SARAJEVO, Bosnia-Herzegovina—Ignoring social protests, leaders of Bosnia-Herzegovina’s ruling parties have rejected the latest and final attempt of the European Commission’s enlargement commissioner, Stefan Fule, to find a compromise for the country’s disputed constitutional reform. At the end of a two-day visit, Fule told a press conference Tuesday that leaders of seven main local parties were unable or unwilling to address a 2009 ruling of the European Court of Human Rights (ECHR) that found that certain provisions of Bosnia-Herzegovina’s constitution violated minority rights.
“Bosnia and Herzegovina will remain, at least for the time being, in breach of its international commitments. It is a shame for the politicians, through inaction, to fail, because the rest of the region is moving forward toward the European Union, and because citizens are calling politicians to be accountable,” Fule said.

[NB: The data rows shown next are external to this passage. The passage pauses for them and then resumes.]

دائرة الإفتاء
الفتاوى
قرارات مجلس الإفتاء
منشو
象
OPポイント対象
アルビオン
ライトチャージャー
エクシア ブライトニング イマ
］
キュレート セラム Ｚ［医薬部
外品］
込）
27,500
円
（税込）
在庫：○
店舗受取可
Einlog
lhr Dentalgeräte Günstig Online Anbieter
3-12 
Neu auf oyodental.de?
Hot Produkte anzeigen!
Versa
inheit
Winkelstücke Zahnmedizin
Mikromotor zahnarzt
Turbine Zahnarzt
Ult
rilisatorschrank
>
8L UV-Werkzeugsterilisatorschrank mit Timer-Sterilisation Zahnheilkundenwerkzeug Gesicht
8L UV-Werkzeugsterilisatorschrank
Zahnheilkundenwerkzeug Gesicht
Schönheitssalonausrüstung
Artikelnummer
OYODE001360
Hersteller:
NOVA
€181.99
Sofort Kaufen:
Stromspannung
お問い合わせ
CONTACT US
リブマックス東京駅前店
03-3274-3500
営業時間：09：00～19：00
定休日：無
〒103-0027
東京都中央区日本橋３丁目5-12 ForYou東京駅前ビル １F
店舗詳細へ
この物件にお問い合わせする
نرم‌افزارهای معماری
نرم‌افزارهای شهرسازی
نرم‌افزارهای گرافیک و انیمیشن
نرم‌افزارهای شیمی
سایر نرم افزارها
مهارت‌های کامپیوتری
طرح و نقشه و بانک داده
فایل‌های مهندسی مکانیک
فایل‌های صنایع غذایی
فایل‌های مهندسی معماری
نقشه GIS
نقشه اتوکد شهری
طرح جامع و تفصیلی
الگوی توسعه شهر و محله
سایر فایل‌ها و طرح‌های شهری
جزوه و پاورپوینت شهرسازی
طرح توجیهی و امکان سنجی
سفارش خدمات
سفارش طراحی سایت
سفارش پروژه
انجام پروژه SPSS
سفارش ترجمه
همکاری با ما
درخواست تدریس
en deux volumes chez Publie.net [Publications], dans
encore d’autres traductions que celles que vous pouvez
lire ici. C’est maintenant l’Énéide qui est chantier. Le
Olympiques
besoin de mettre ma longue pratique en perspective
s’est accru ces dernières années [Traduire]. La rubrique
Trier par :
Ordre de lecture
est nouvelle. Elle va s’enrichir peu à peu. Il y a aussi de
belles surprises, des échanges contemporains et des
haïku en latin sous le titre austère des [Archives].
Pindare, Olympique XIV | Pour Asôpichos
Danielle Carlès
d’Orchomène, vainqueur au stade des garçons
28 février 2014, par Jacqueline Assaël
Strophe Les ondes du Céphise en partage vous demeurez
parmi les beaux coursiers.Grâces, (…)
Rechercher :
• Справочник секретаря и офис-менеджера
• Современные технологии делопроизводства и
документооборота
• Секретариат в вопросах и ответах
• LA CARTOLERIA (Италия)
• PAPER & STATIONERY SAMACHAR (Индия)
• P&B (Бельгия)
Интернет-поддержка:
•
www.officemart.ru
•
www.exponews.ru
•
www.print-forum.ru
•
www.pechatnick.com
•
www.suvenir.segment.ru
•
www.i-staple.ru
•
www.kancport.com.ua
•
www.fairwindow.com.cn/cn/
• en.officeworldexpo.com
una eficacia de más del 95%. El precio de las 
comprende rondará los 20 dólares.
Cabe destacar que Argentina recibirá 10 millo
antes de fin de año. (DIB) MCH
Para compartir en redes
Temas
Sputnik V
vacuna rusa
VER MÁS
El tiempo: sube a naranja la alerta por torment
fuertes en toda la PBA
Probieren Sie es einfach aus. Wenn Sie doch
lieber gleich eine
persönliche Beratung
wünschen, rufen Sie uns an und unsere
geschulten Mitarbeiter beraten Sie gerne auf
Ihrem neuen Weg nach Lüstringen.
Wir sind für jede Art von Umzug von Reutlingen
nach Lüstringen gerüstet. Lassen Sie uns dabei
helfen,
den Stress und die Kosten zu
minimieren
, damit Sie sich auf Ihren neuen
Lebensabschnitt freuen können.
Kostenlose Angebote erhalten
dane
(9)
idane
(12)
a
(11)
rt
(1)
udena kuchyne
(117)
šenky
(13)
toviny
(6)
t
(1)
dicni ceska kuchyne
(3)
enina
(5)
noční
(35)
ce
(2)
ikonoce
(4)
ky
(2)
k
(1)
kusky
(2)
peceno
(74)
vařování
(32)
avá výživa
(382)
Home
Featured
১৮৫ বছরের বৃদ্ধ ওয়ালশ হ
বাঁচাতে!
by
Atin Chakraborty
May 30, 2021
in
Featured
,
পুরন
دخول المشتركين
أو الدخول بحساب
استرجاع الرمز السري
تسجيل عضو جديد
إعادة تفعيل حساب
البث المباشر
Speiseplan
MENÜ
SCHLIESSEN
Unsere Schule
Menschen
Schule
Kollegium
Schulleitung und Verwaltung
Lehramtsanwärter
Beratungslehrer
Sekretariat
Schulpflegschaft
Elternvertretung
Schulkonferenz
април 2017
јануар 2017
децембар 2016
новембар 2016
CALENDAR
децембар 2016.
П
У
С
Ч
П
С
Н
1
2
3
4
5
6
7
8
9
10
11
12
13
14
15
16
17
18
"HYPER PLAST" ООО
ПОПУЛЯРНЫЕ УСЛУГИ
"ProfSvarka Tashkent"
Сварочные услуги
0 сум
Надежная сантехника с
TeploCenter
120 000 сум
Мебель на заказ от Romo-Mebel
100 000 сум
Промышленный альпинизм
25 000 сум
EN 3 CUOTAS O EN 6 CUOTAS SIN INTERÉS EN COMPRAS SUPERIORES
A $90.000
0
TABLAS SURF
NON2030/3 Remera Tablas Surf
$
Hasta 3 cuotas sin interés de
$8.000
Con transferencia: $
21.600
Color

The ECHR found for the plaintiffs in the 2009 ruling, known as the Sejdic-Finci case, in which Dervo Sejdic, a Roma, and Jakob Finci, a Jew, argued that parts of the Bosnia-Herzegovina constitution allocating certain government posts based on ethnicity were discriminatory. The EU has demanded that local leaders adopt new mechanisms for electing Bosnia-Herzegovina’s president and parliament as the key condition for continuation of the country’s EU accession process.